No hay 19 sin 18

Luego del encuentro nacional de la militancia que el peronismo organizó en San Luis, el autor de la nota realiza un análisis de cara al futuro, sin perder de vista un solo dato del pasado reciente. El proceso de construcción de la unidad, las peleas que tiene por delante el pueblo y con las que el movimiento nacional debe comprometerse, como por ejemplo el aborto legal y gratuito que impulsa el movimiento de mujeres. El rol del kichnerismo. La calle. La tarea de organizar el descontento social.

Por Manuel Saralegui

Mañana va a ser un gran día te lo digo yo
nos vamos a mirar las caras entre todos
el norte no va a estar arriba, va a ser todo sur
ya no van a sangrar las manos de esos pocos
-No Te Va a Gustar-

Hubo encuentro por la unidad opositora en La Pedrera, San Luís. Más que la lista de asistentes, en la cual destaca el compañero Hugo Moyano, y el visto bueno de varies gobernadores (que al final no se animaron a poner la jeta), lo que entusiasma es la consigna #Hay2019. Obvio, imposible no entusiasmarse con ganar.

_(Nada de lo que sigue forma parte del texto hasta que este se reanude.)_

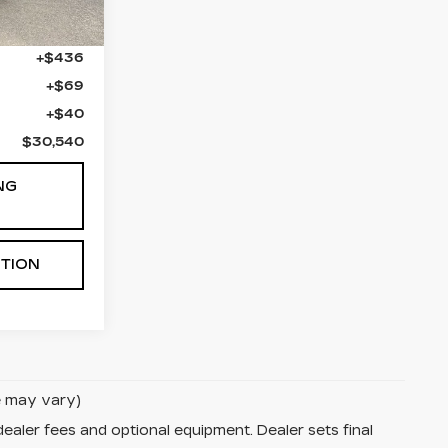
$29,995
+$436
+$69
+$40
$30,540
NG
STION
le may vary)
dealer fees and optional equipment. Dealer sets final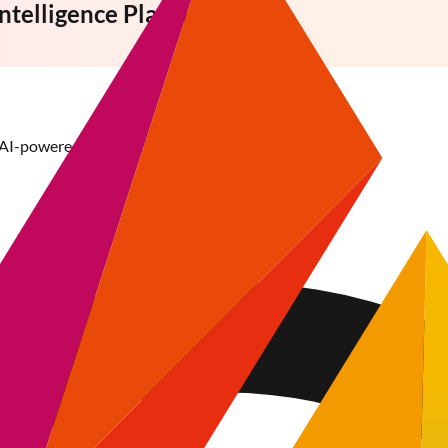
Intelligence
Platform
 AI-powered tools and data-driven insights.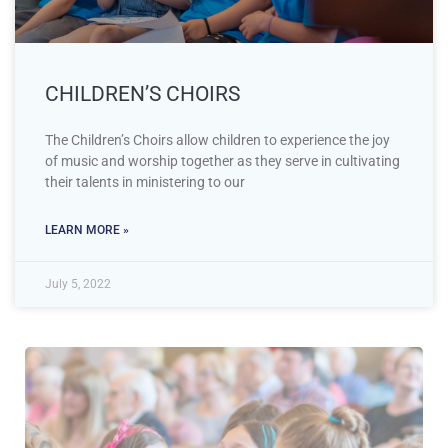
CHILDREN’S CHOIRS
The Children’s Choirs allow children to experience the joy
of music and worship together as they serve in cultivating
their talents in ministering to our
LEARN MORE »
July 5, 2022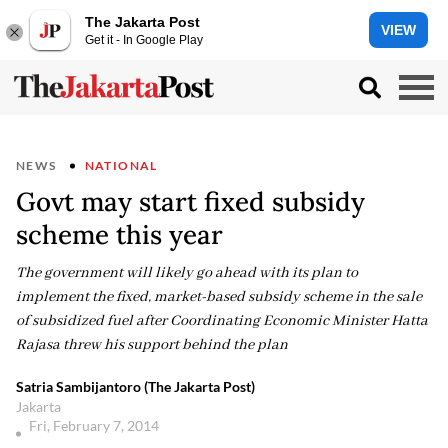
The Jakarta Post
VIEW
Get it - In Google Play
NEWS
NATIONAL
Govt may start fixed subsidy
scheme this year
The government will likely go ahead with its plan to
implement the fixed, market-based subsidy scheme in the sale
of subsidized fuel after Coordinating Economic Minister Hatta
Rajasa threw his support behind the plan
Satria Sambijantoro (The Jakarta Post)
Jakarta
Fri, February 7, 2014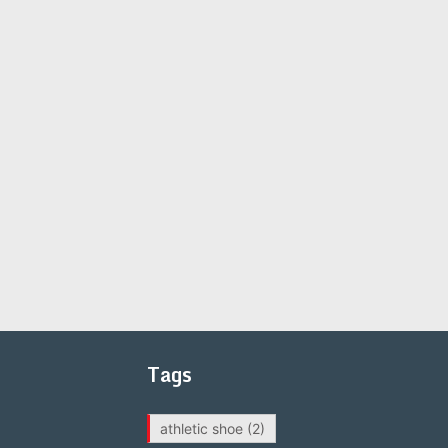
Tags
athletic shoe
(2)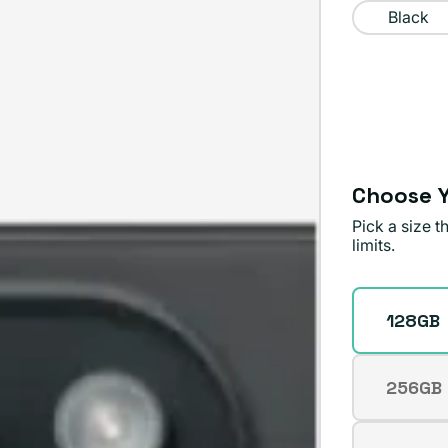
Black
Choose Y
Pick a size 
limits.
Storage
128GB
256GB
Varian
sold
out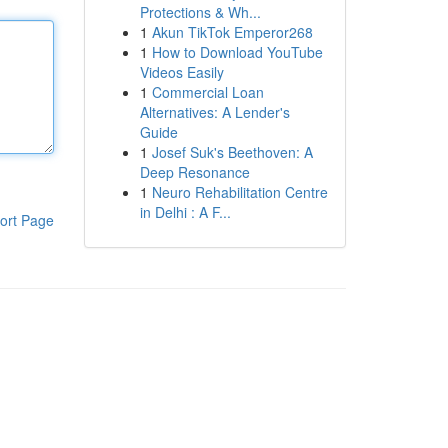
Protections & Wh...
1
Akun TikTok Emperor268
1
How to Download YouTube
Videos Easily
1
Commercial Loan
Alternatives: A Lender's
Guide
1
Josef Suk's Beethoven: A
Deep Resonance
1
Neuro Rehabilitation Centre
in Delhi : A F...
ort Page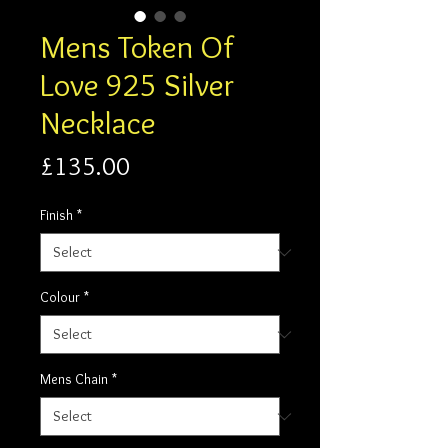
Mens Token Of
Love 925 Silver
Necklace
Price
£135.00
Finish
*
Colour
*
Mens Chain
*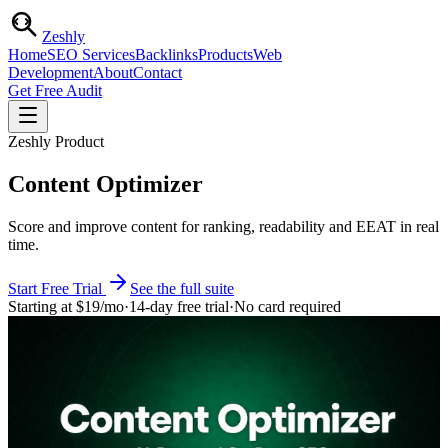
Zesh
ly
Home
SEO Services
Backlinks
Products
Web
Development
About
Contact
Get Free Audit
Zeshly Product
Content Optimizer
Score and improve content for ranking, readability and EEAT in real
time.
Start Free Trial
See the full suite
Starting at
$19
/mo
·
14-day free trial
·
No card required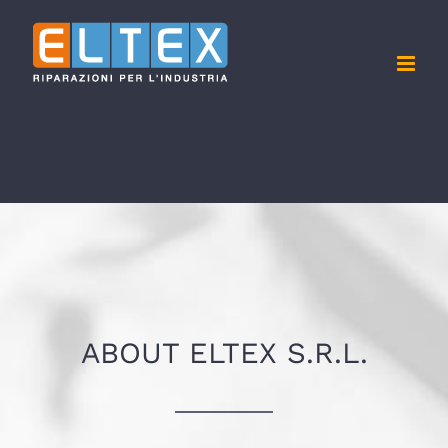
Skip
to
content
ABOUT ELTEX S.R.L.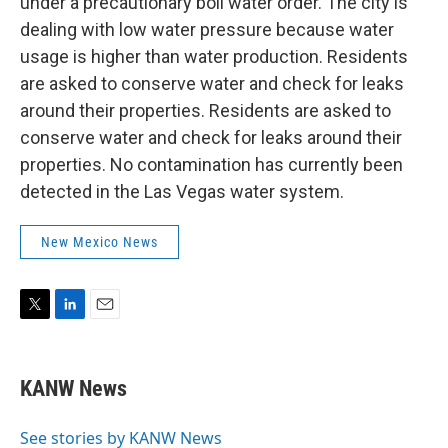
under a precautionary boil water order. The city is
dealing with low water pressure because water
usage is higher than water production. Residents
are asked to conserve water and check for leaks
around their properties. Residents are asked to
conserve water and check for leaks around their
properties. No contamination has currently been
detected in the Las Vegas water system.
New Mexico News
T
L
E
w
i
m
i
n
a
t
k
i
KANW News
t
e
l
e
d
r
I
See stories by KANW News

Somos peronistas, queremos ganar para transformar.

Ahora que variopintos sectores panperonistas entienden que el kirchnerismo no es el pasado, sino un presente muy vivo de lucha, ahora que casi todes aceptan que sin-el-kirchnerismo-no-se-puede, les pido por el amor de dios que no dejemos de ser kirchneristas, ni pensemos que todo se resuelve en un acto en San Luís.

Lo de San Luís está buenísimo, ojo no quiero bajarle el precio, y es muy necesario. Pero no nos enrosquemos. No hay 2019 sin 2018. El carro adelante del caballo y todo eso. Porque lo importante es que están pasando cosas en la sociedad.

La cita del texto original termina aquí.